Hay otra cosa… Jewell es presentado como una caricatura de la paranoia derechista. El personaje que lo denuncia al FBI, por cierto, es el rector universitario. Ese personaje expulsa a Jewell del campus donde su benigno aunque excéntrico sentido del deber y la disciplina resultaban excesivos. Ese señor remilgado y académico es el que levanta sospechas sobre él cuando la prensa le encumbra espontáneamente como héroe. El tipo humano que era Jewell estaba bajo sospecha. Hay una obra ya clásica de Richard Hofstadter sobre la parnaoia de la derecha americana (The paranoid style of American Policing). Esta visión presenta a la derecha como predestinada, paranoica y tendente a la explicación conspiranoica.
 
Y Jewell es eso. Ve terroristas en cualquiera. Es alguien obsesionado con la autoridad, la policía, las armas y la seguridad. Con ataques terroristas. Un protector vocacional de sus conciudadanos que se ha arrogado esa facultad protectora. Un tipo de hombre reconocible, con sus grotescas limitaciones. Así que a Jewell nadie le cree cuando ejerce con celo su trabajo de guardia de seguridad. Hasta que acierta la noche del atentado de Atlanta. Pero es la sospecha contra esa caricatura (esa sospecha academicista y culta) la que acaba desprotegiendo al ciudadano americano.
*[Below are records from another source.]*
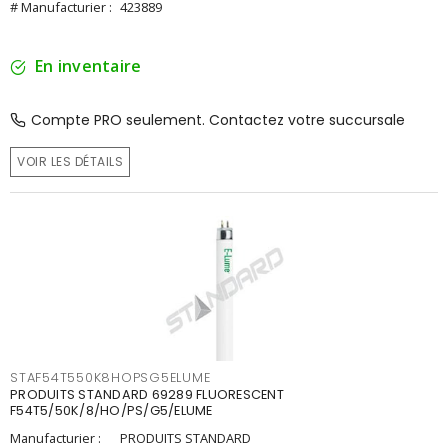
# Manufacturier :
423889
En inventaire
Compte PRO seulement. Contactez votre succursale
VOIR LES DÉTAILS
STAF54T550K8HOPSG5ELUME
PRODUITS STANDARD 69289 FLUORESCENT
F54T5/50K/8/HO/PS/G5/ELUME
Manufacturier :
PRODUITS STANDARD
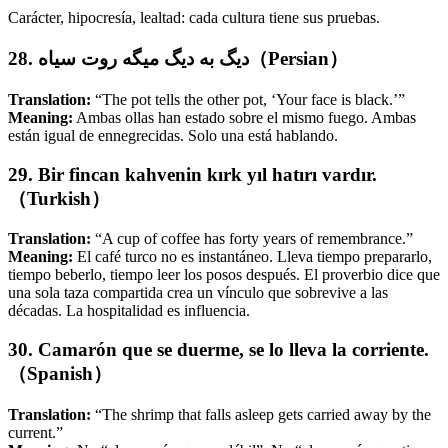
Carácter, hipocresía, lealtad: cada cultura tiene sus pruebas.
28. دیگ به دیگ میگه روت سیاه（Persian）
Translation:
“The pot tells the other pot, ‘Your face is black.’”
Meaning:
Ambas ollas han estado sobre el mismo fuego. Ambas
están igual de ennegrecidas. Solo una está hablando.
29. Bir fincan kahvenin kırk yıl hatırı vardır.
（Turkish）
Translation:
“A cup of coffee has forty years of remembrance.”
Meaning:
El café turco no es instantáneo. Lleva tiempo prepararlo,
tiempo beberlo, tiempo leer los posos después. El proverbio dice que
una sola taza compartida crea un vínculo que sobrevive a las
décadas. La hospitalidad es influencia.
30. Camarón que se duerme, se lo lleva la corriente.
（Spanish）
Translation:
“The shrimp that falls asleep gets carried away by the
current.”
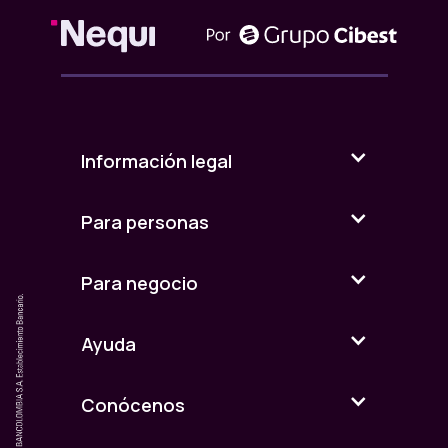
Información legal
Para personas
Para negocio
Ayuda
Conócenos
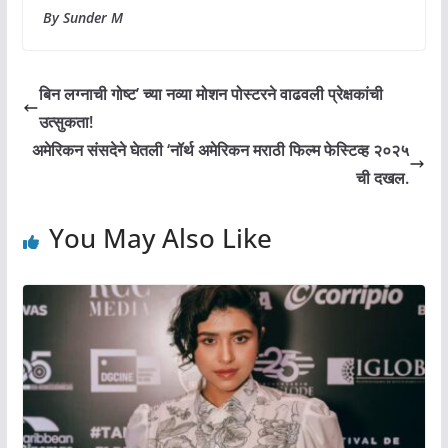
By Sunder M
बिन लग्नाची गोष्ट’ च्या नव्या मोशन पोस्टरने वाढवली प्रेक्षकांची
उत्सुकता!
अमेरिकन संसदेने घेतली ‘नॉर्थ अमेरिकन मराठी फिल्म फेस्टिव्ह २०२५
ची दखल.
You May Also Like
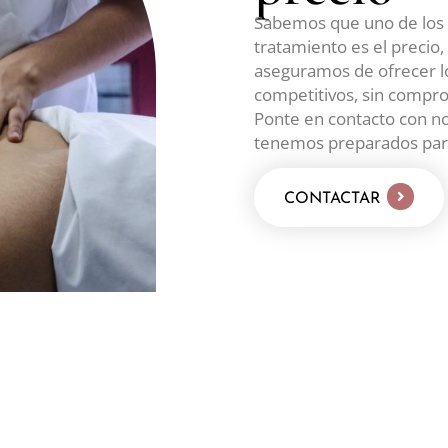
Sabemos que uno de los f
tratamiento es el precio,
aseguramos de ofrecer l
competitivos, sin compro
Ponte en contacto con no
tenemos preparados para
CONTACTAR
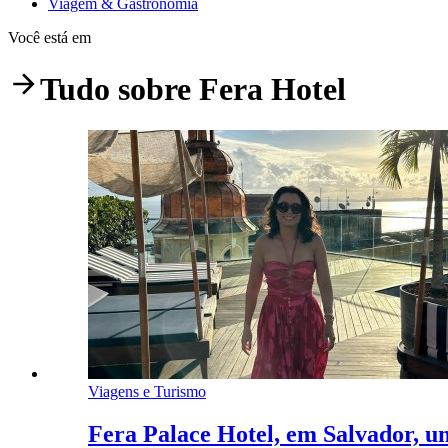
Viagem & Gastronomia
Você está em
Tudo sobre
Fera Hotel
Viagens e Turismo
Fera Palace Hotel, em Salvador, u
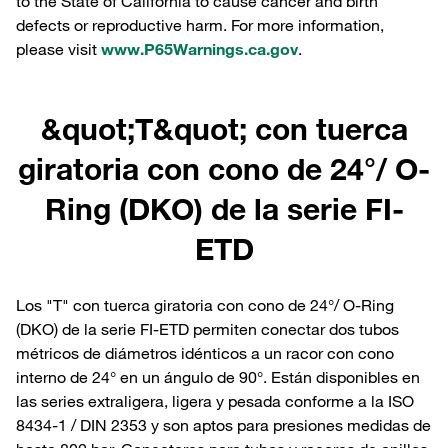
to the State of California to cause cancer and birth
defects or reproductive harm. For more information,
please visit
www.P65Warnings.ca.gov
.
&quot;T&quot; con tuerca
giratoria con cono de 24°/ O-
Ring (DKO) de la serie FI-
ETD
Los "T" con tuerca giratoria con cono de 24°/ O-Ring
(DKO) de la serie FI-ETD permiten conectar dos tubos
métricos de diámetros idénticos a un racor con cono
interno de 24° en un ángulo de 90°. Están disponibles en
las series extraligera, ligera y pesada conforme a la ISO
8434-1 / DIN 2353 y son aptos para presiones medidas de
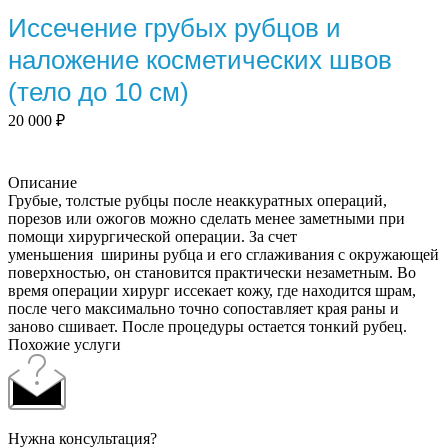
Иссечение грубых рубцов и
наложение косметических швов
(тело до 10 см)
20 000
₽
Описание
Грубые, толстые рубцы после неаккуратных операций,
порезов или ожогов можно сделать менее заметными при
помощи хирургической операции. За счет
уменьшения ширины рубца и его сглаживания с окружающей
поверхностью, он становится практически незаметным. Во
время операции хирург иссекает кожу, где находится шрам,
после чего максимально точно сопоставляет края раны и
заново сшивает. После процедуры остается тонкий рубец.
Похожие услуги
Нужна консультация?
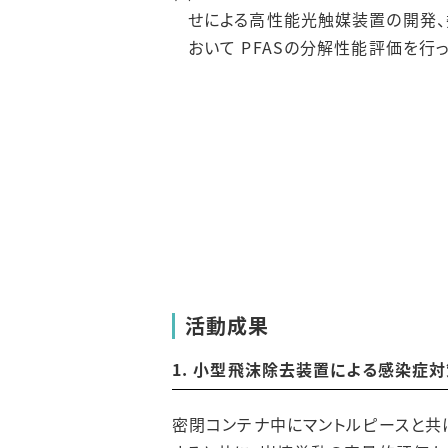
せによる高性能光触媒装置の開発、委
おいて PFASの分解性能評価を行っ
活動成果
1. 小型飛沫除去装置による感染症
密閉コンテナ中にマントルピースと共に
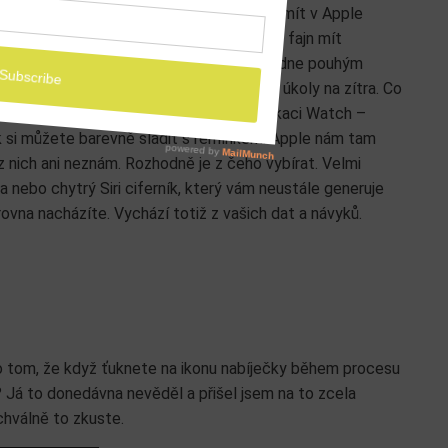
jejich tvorbu. Myslím si, že nemá smysl mít v Apple
k volte pečlivě dle toho, co děláte. Je fajn mít
olný čas. Ciferníky snadno kdykoliv během dne pouhým
 nepotřebujete mít na očích kalendář a úkoly na zítra. Co
níky doporučuji vytvářet na iPhonu v aplikaci Watch –
ník si můžete barevně sladit s řemínkem. Apple nám tam
 nich ani neznám. Rozhodně je z čeho vybírat. Velmi
a nebo chytrý Siri ciferník, který vám neustále generuje
ovna nacházíte. Vychází totiž z vašich dat a návyků.
e o tom, že když ťuknete na ikonu nabíječky během procesu
e? Já to donedávna nevěděl a přišel jsem na to zcela
chválně to zkuste.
El protector-paranoico acierta, acertó al final. Cuando los demás se relajaban, el centinela insomne (y flatulento) vio la amenaza. No estaba de más su sentido de la sospecha, su desvelada alerta.
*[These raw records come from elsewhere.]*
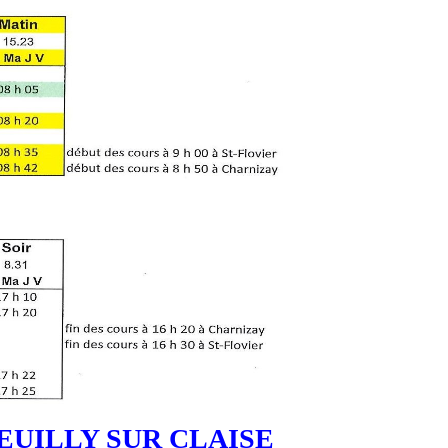
UILLY SUR CLAISE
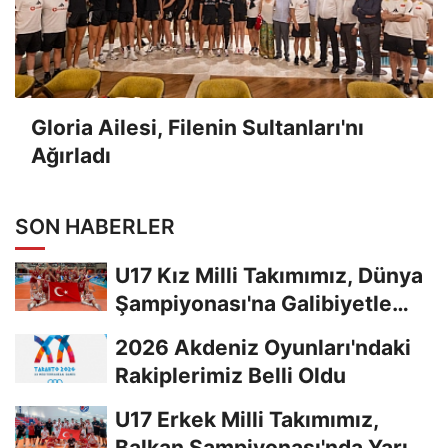
Gloria Ailesi, Filenin Sultanları'nı
Ağırladı
SON HABERLER
U17 Kız Milli Takımımız, Dünya
Şampiyonası'na Galibiyetle
Başladı...
2026 Akdeniz Oyunları'ndaki
Rakiplerimiz Belli Oldu
U17 Erkek Milli Takımımız,
Balkan Şampiyonası'nda Yarı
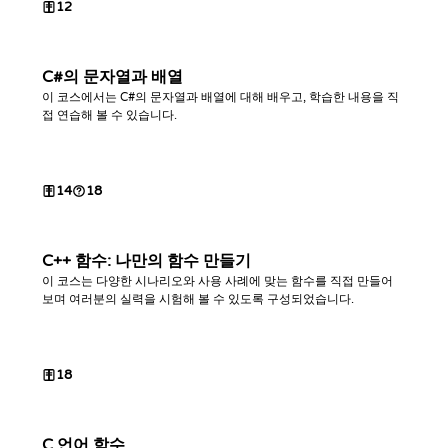
12
C#의 문자열과 배열
이 코스에서는 C#의 문자열과 배열에 대해 배우고, 학습한 내용을 직
접 연습해 볼 수 있습니다.
14
18
C++ 함수: 나만의 함수 만들기
이 코스는 다양한 시나리오와 사용 사례에 맞는 함수를 직접 만들어
보며 여러분의 실력을 시험해 볼 수 있도록 구성되었습니다.
18
C 언어 함수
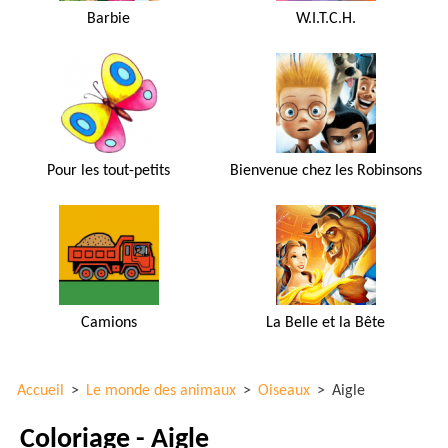
Barbie
W.I.T.C.H.
Pour les tout-petits
Bienvenue chez les Robinsons
Camions
La Belle et la Bête
Accueil
>
Le monde des animaux
>
Oiseaux
>
Aigle
Coloriage - Aigle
Pero dejemos la política o las politiquerías.

Las emociones de Eastwood son genuinas. Se esperan durante la película como un ejercicio de purificación. No presenta sólo las emociones habituales que surgen de las relaciones humanas, también otras vinculadas a la dignidad, el honor y la integridad del hombre puesto en entredicho. Eastwood parece obsesionado con cantar la grandeza del hombre común. En esto parece una especie de moderno poeta democrático. Después de ver una película de Eastwood, un centro comercial parece un campo homérico. En sus emociones hay un componente cívico, tañe un metal comunitario e inspirador que apela a una experiencia humana reconocible pero entrelazada con lo social. Algo que además da significado a la vida, la realiza, la eleva espiritualmente. En las películas de Eastwood encontramos un sentido, hay algo vertical, elevado, que construye al personaje, su familia, su trabajo, su comunidad y su lugar en el mundo. Maravilla lo poco con lo que ya hace una película. Un relato, una historia conocida y el estudio de dos, tres relaciones. Suficiente.
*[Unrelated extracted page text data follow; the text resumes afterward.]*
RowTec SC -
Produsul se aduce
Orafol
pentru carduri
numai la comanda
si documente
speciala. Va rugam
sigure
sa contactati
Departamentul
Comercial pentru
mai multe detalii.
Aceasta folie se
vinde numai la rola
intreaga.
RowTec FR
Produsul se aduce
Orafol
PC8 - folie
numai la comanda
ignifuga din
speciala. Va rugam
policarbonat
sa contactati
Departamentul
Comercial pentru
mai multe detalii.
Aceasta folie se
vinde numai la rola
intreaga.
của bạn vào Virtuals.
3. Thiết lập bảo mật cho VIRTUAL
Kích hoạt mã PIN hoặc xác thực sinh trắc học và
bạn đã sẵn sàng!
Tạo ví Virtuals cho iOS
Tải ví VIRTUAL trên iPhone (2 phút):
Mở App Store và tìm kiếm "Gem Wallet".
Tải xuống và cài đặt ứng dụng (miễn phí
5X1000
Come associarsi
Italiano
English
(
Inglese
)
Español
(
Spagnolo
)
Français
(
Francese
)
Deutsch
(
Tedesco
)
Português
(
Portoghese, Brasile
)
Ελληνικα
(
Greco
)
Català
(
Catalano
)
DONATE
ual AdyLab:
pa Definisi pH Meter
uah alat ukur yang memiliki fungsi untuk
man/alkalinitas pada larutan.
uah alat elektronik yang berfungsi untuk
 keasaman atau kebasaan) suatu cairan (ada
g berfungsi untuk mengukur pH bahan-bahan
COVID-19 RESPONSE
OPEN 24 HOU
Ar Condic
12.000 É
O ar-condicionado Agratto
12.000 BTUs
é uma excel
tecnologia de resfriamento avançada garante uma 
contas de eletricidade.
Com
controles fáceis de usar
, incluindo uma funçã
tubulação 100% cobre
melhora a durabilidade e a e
Creo que Eastwood produce emociones reconocibles asociadas al honor, la humildad y la grandeza inmensa, universal, de los pequeños actos y las pequeñas obras. Por eso, Jewell, pequeño desastre, hombre casi disfuncional del que tan fácil resultaba reírse, enmadrado, sencillo, gordinflón y seguramente virgen nos va enseñando mientras se revela su congruente grandeza personal. Su amor por su madre, su lealtad hacia los demás, su compromiso cívico, su valor, su amor propio, su orgullo y hasta la fidelidad a su propia naturaleza (cuando le dice al abogado/amigo: yo soy así, no soy un hombre como tú). El último plano de la película, cuando ya es policía, muestra un rostro resuelto, el del sabueso ante el criminal confeso. Eastwood, al final de su carrera, nos retrata otro Harry el Sucio adicto a los donuts. Así es: de Harry Callahan a Richard Jewell. Eastwood pasa de los héroes estilizados y moralmente cuestionables de sus inicios o del Spaghetti western a unos héroes orondos, absurdos pero moralmente ejemplares donde la soledad y el individualismo están orientados a la comunidad y el servicio. Héroes con michelines y un modesto CI.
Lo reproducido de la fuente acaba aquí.